Por Daniel Brazil - 25/07/2014

A Trupe Chá de Boldo é um divisor de águas na moderna música brasileira. Um grupo de jovens músicos que não despreza o rico passado musical brasileiro, e que mistura marchinhas e boleros ao rock de ecos tropicalistas, além de recuperar a herança da Jovem Guarda no que ela tem de melhor. Letras originais, frescor temático, diálogo com várias estéticas. Tudo-ao-mesmo-tempo-agora, com boas pitadas de poesia marginal e cultura alternativa, sem parecer pretensiosa ou fundadora de alguma seita.

Um de seus membros mais destacados, o cantor e compositor Gustavo Galo, lançou em 2014 seu CD solo, Asa (baixe aqui: http://www.gustavogalo.com/).
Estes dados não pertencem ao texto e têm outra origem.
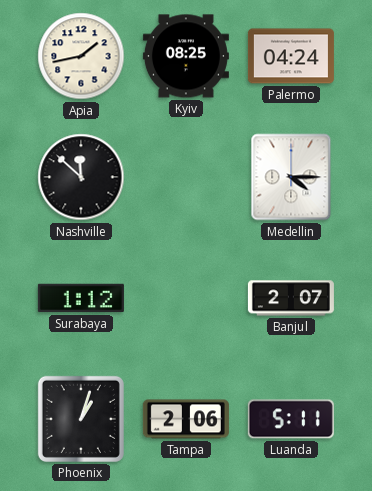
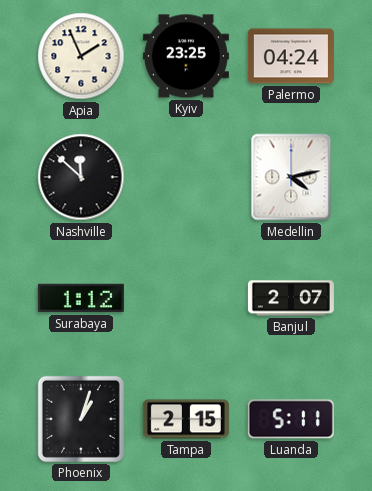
Apia: 1:43 -> 1:56
Kyiv: 08:25 -> 23:25
Medellin: 4:15 -> 4:13
Tampa: 2:06 -> 2:15
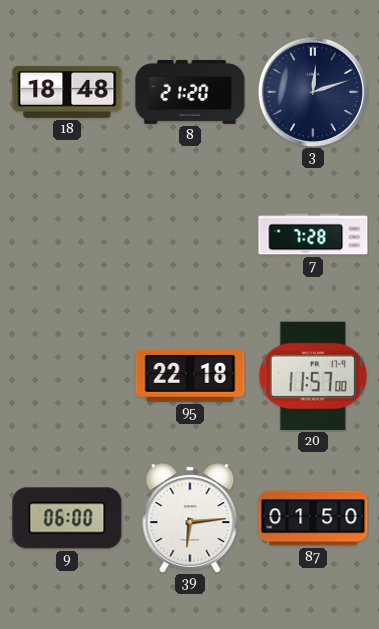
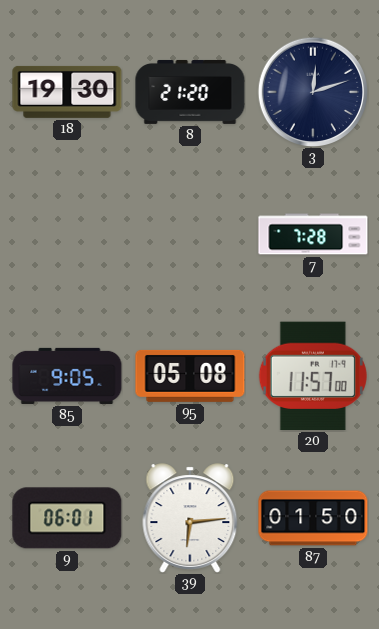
18: 18:48 -> 19:30
85: none -> 9:05
95: 22:18 -> 05:08
9: 06:00 -> 06:01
Alternando baladas e faixas mais pesadas, Galo conta com o apoio de um belo time de participações especiais: Mauricio Pereira e Alzira Espíndola (Tomara), Ava Rocha (Asa), Lirinha (Nosso Amor É uma Droga), Lucinha Turnbull (Um Garoto), Tatá Aeroplano (Só), e mais um punhado de músicos da nova geração. Tatá é também um dos produtores do disco, junto com Gustavo Ruiz.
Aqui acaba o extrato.